Google Earth 十週年,持续探索现实与虚拟的可能性

2020-06-07 386人围观 ,发现40个评论
Google Earth 十週年,持续探索现实与虚拟的可能性

相信许多人有过这样的经历,在绿色和蓝色组成的 Google Earth 上寻找自己的家在哪里,找到熟悉的街道、熟悉的楼房,或者找自己的学校、办公室在哪里。从这个意义上来说,Google Earth 是一个颇具有情怀的项目,但是当山川河岳都在浏览器呈现的时候,总还有一个点击的距离。

如今 Google Earth 专案已经十週年了,也不再是 Google I/O 上能够引得大家欢呼和掌声的神奇项目,而在曾经尝试寻找家乡之后,我也忘了多久没有再次打开 Google Earth,这并不意味着,这个有趣有用的专案项目就此沉寂下去,在新的技术提携下,Google Earth 仍旧可以成为新的外星科技。

禁地与技术

《Wired》杂誌的长文介绍了 Google Earth 的近况,我们眼中的 Google Earth 绝不是它的全貌,就像我们站在地上就看不到地球的全貌一样。

在南加州的圣哈辛托山脉中,有一块佔地 30 英亩的詹姆斯自然保护区,这里并不对公众开放,车辆也禁止入内,虽然还用网栅栏隔开,但是研究者 Sean Askay 则称,这里也是全美国被监测最密集的地方之一。

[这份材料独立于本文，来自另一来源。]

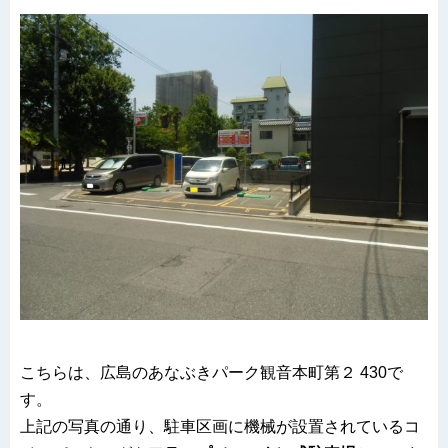
こちらは、広島のあなぶきパーク観音本町第２ 430で
す。
上記の写真の通り、駐車区画に機械が設置されているコ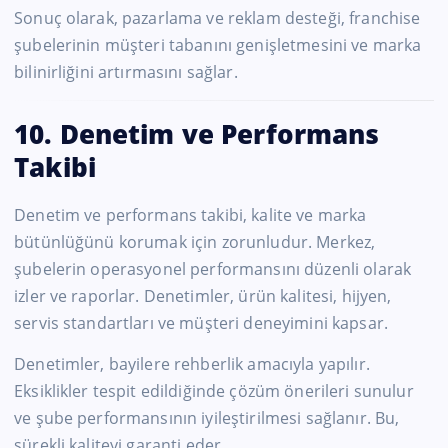
Sonuç olarak, pazarlama ve reklam desteği, franchise
şubelerinin müşteri tabanını genişletmesini ve marka
bilinirliğini artırmasını sağlar.
10. Denetim ve Performans
Takibi
Denetim ve performans takibi, kalite ve marka
bütünlüğünü korumak için zorunludur. Merkez,
şubelerin operasyonel performansını düzenli olarak
izler ve raporlar. Denetimler, ürün kalitesi, hijyen,
servis standartları ve müşteri deneyimini kapsar.
Denetimler, bayilere rehberlik amacıyla yapılır.
Eksiklikler tespit edildiğinde çözüm önerileri sunulur
ve şube performansının iyileştirilmesi sağlanır. Bu,
sürekli kaliteyi garanti eder.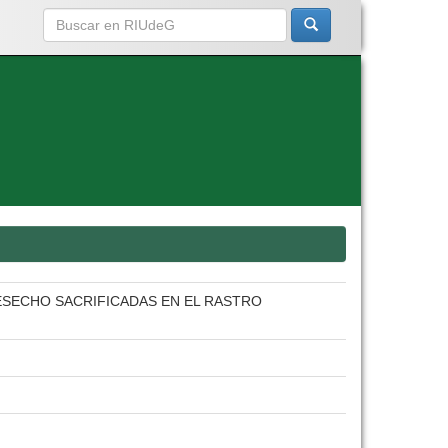
ESECHO SACRIFICADAS EN EL RASTRO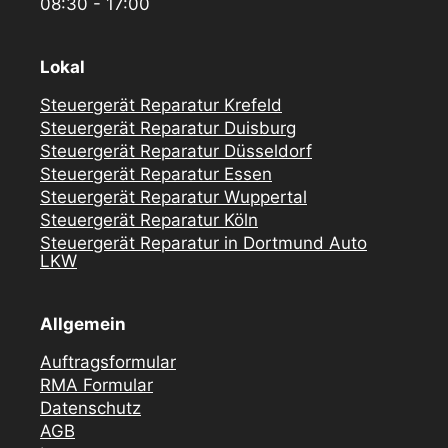
08:30 - 17:00
Lokal
Steuergerät Reparatur Krefeld
Steuergerät Reparatur Duisburg
Steuergerät Reparatur Düsseldorf
Steuergerät Reparatur Essen
Steuergerät Reparatur Wuppertal
Steuergerät Reparatur Köln
Steuergerät Reparatur in Dortmund Auto
LKW
Allgemein
Auftragsformular
RMA Formular
Datenschutz
AGB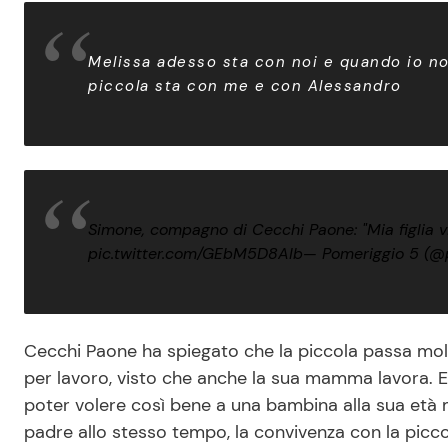
Melissa adesso sta con noi e quando io non
piccola sta con me e con Alessandro
Simone, compagno di Cecchi Paone: "Mia figlia v
pic.twitter.com/GEbM5D8AIb
— Pomeriggio 5 (@
Cecchi Paone ha spiegato che la piccola passa mol
per lavoro, visto che anche la sua mamma lavora. E
poter volere così bene a una bambina alla sua età 
padre allo stesso tempo, la convivenza con la piccol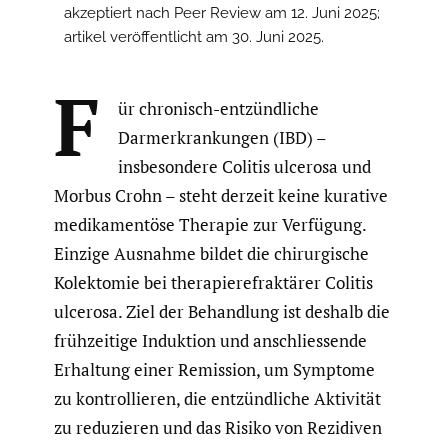
akzeptiert nach Peer Review am 12. Juni 2025;
artikel veröffentlicht am 30. Juni 2025.
F
ür chronisch-entzündliche
Darmerkrankungen (IBD) –
insbesondere Colitis ulcerosa und
Morbus Crohn – steht derzeit keine kurative
medikamentöse Therapie zur Verfügung.
Einzige Ausnahme bildet die chirurgische
Kolektomie bei therapierefraktärer Colitis
ulcerosa. Ziel der Behandlung ist deshalb die
frühzeitige Induktion und anschliessende
Erhaltung einer Remission, um Symptome
zu kontrollieren, die entzündliche Aktivität
zu reduzieren und das Risiko von Rezidiven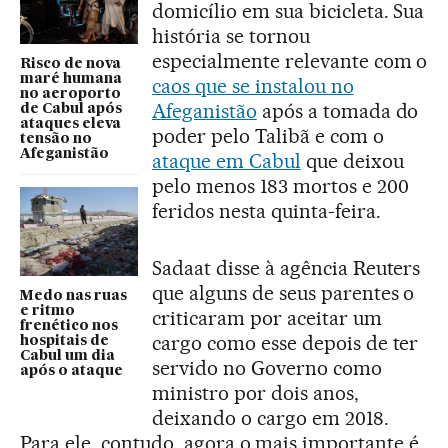
domicílio em sua bicicleta. Sua
história se tornou
especialmente relevante com o
Risco de nova
maré humana
caos que se instalou no
no aeroporto
Afeganistão
após a tomada do
de Cabul após
ataques eleva
poder pelo Talibã e com o
tensão no
Afeganistão
ataque em Cabul
que deixou
pelo menos 183 mortos e 200
feridos nesta quinta-feira.
Sadaat disse à agência Reuters
que alguns de seus parentes o
Medo nas ruas
e ritmo
criticaram por aceitar um
frenético nos
cargo como esse depois de ter
hospitais de
Cabul um dia
servido no Governo como
após o ataque
ministro por dois anos,
deixando o cargo em 2018.
Para ele, contudo, agora o mais importante é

机器人们将各种监测气候的感测器送往这个高海拔的森林,鸟巢里面说不定就有自动相机或者其他感测器。把这些设备送往保护区的,就是加州大学河滨分校的学者和科学家们。

在 2005 年的时候,Sean Askay 在加州大学读硕士,参与了詹姆斯自然保护区监测项目的他让实验更进一步,利用 Google Earth 将整个相机与感测器的监测视觉化。十年前,他就给保护区建立了一个虚拟显示系统,能够「飞入鸟巢察看即时影像或者检测温度」。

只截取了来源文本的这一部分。